Let’s not forget to scrutinise the new energy policy

It’s riddled with holes and shows most generosity towards energy companies.

By James Meadway

The sheer size of Liz Truss’s first major economic policy decision is extraordinary. Even after a few years in which we have all grown used to exceptional figures attached to government initiatives, the promise to fix domestic energy prices until 2024 is superlative: expected to cost £150bn, it is a far larger spending commitment than the £70bn allocated to the pandemic furlough scheme.

In theory the policy shelves the issue of household energy prices until the next election by pledging support over the next two years. But the scheme, despite its immense size, is riddled with holes.

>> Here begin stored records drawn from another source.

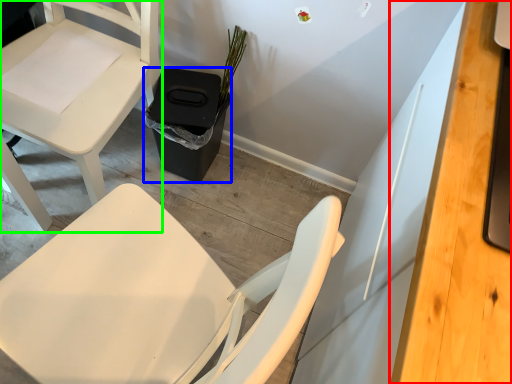 Question: Considering the real-world distances, which object is farthest from desk (highlighted by a red box)? trash bin/can (highlighted by a blue box) or chair (highlighted by a green box)?

Choices:
 (A) trash bin/can
 (B) chair

Answer: (B) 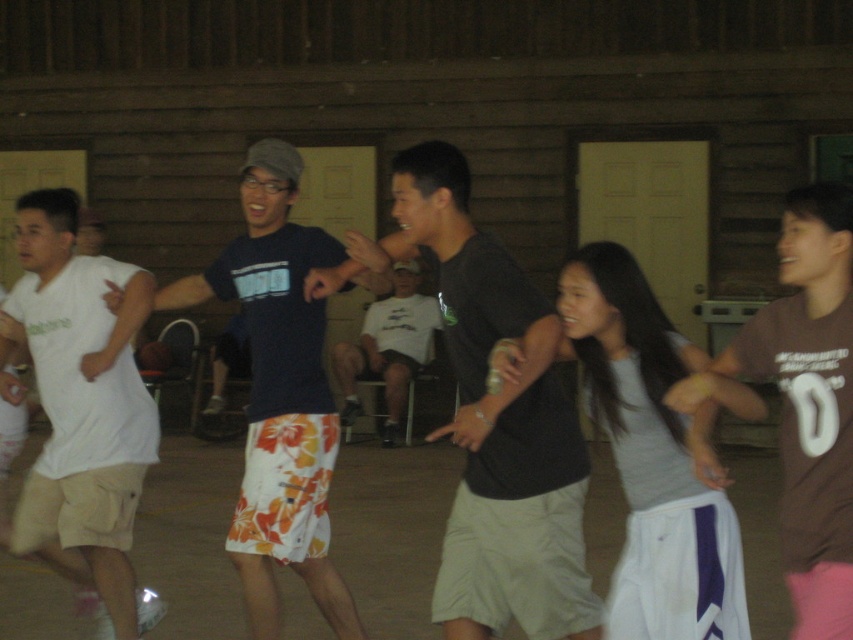 Can you confirm if floral shorts at center is positioned above white cotton t-shirt at left?

Yes, floral shorts at center is above white cotton t-shirt at left.

Does floral shorts at center have a greater height compared to white cotton t-shirt at left?

Yes.

Is point (322, 477) positioned before point (78, 412)?

Yes, it is.

Identify the location of floral shorts at center. This screenshot has height=640, width=853. (279, 394).

What do you see at coordinates (82, 397) in the screenshot? I see `white cotton t-shirt at left` at bounding box center [82, 397].

How much distance is there between white cotton t-shirt at left and brown cotton t-shirt at right?

white cotton t-shirt at left and brown cotton t-shirt at right are 10.97 feet apart.

Is point (7, 301) farther from viewer compared to point (786, 248)?

Yes, it is.

At what (x,y) coordinates should I click in order to perform the action: click on white cotton t-shirt at left. Please return your answer as a coordinate pair (x, y). Looking at the image, I should click on (82, 397).

Between dark gray t-shirt at center and floral shorts at center, which one is positioned lower?

Positioned lower is floral shorts at center.

Who is more distant from viewer, (544,336) or (253,372)?

Positioned behind is point (253,372).

This screenshot has width=853, height=640. In order to click on dark gray t-shirt at center in this screenshot , I will do `click(496, 420)`.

The typical household energy bill is still set to rise by £600 from 1 October – far less than the £1,500 increase threatened by Ofgem, which sets the usual price cap, but nothing like as comprehensive as the total freeze that Labour and the Lib Dems have demanded. It’s not clear why an obvious open goal has been provided; I would guess that the decision was taken so as to extend household support to (potentially) the next election, due in December 2024, at the expense of providing more comprehensive support for a shorter period of time.

Support for most businesses, meanwhile, is only set to last six months. This is better than nothing at all, when hundreds of thousands of businesses were facing ruin over winter as demands for payment landed. But it’s nothing like the extraordinary generosity the government has found for the energy companies, who will be granted a £40bn lifeline from the Bank of England in the form of “liquidity support”.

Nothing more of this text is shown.